Joseph was betrayed by his brothers, who hated him. He ended up at the bottom of a well. But he managed to get back on his feet. His way led him as a slave into the house of Potiphar. Potiphar, who was captain of the guard for Pharaoh, was pleased with Joseph and trusted him and put him in charge of his household.
Potiphar’s wife accused Joseph of attempted rape. When he rejected the woman’s advances one final time she rushed to her husband and tried to destroy his life. Again Joseph landed on his feet, and not, as would have been expected, in the hands of the henchman. He was thrown into prison. There Joseph won the trust of the prison warden.
The king’s chief cupbearer, whose dream Joseph had interpreted, forgot about Joseph, but only until Pharaoh had some disturbing dreams. This was the beginning of Joseph’s rise to power.
“… but God meant it for good”
And how did Joseph’s transformation come about? He resisted the advances of a woman who had power over him. He knew that it was against God’s will. He also no longer used his gift of interpreting dreams to promote himself, but used it to first of all help individuals and, a little later, to save a whole nation.
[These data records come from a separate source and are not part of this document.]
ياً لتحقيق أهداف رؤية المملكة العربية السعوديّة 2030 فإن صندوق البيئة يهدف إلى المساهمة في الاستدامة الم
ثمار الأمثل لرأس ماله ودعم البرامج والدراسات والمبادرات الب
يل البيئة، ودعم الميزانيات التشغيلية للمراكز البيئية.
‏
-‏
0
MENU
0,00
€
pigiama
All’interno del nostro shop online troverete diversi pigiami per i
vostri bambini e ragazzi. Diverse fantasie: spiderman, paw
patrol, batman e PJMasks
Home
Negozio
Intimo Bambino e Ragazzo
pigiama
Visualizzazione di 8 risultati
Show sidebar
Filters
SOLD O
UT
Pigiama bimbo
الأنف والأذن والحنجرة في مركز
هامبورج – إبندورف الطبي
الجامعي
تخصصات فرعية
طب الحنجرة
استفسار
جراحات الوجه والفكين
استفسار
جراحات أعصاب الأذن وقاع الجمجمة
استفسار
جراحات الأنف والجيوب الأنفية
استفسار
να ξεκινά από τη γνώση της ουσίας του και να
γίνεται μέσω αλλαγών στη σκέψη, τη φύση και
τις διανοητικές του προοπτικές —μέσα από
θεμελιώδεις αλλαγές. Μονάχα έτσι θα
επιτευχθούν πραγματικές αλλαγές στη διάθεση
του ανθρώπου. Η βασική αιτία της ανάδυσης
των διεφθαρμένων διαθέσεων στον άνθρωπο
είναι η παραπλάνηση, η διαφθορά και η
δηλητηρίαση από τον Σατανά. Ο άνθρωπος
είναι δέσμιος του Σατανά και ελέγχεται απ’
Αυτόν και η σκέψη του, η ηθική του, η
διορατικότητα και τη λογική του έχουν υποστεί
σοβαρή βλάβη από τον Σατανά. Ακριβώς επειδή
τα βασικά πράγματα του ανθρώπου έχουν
And he was prepared to forgive his brothers when he saw that they refused to hand Benjamin over to him, but were prepared to give their lives for him.
Joseph did not allow his fate to drive him to despair. On the contrary, it helped him to mature. And in the end he was able to say, “But as for you, you meant evil against me; but God meant it for good, in order to bring it about as it is this day, to save many people alive.”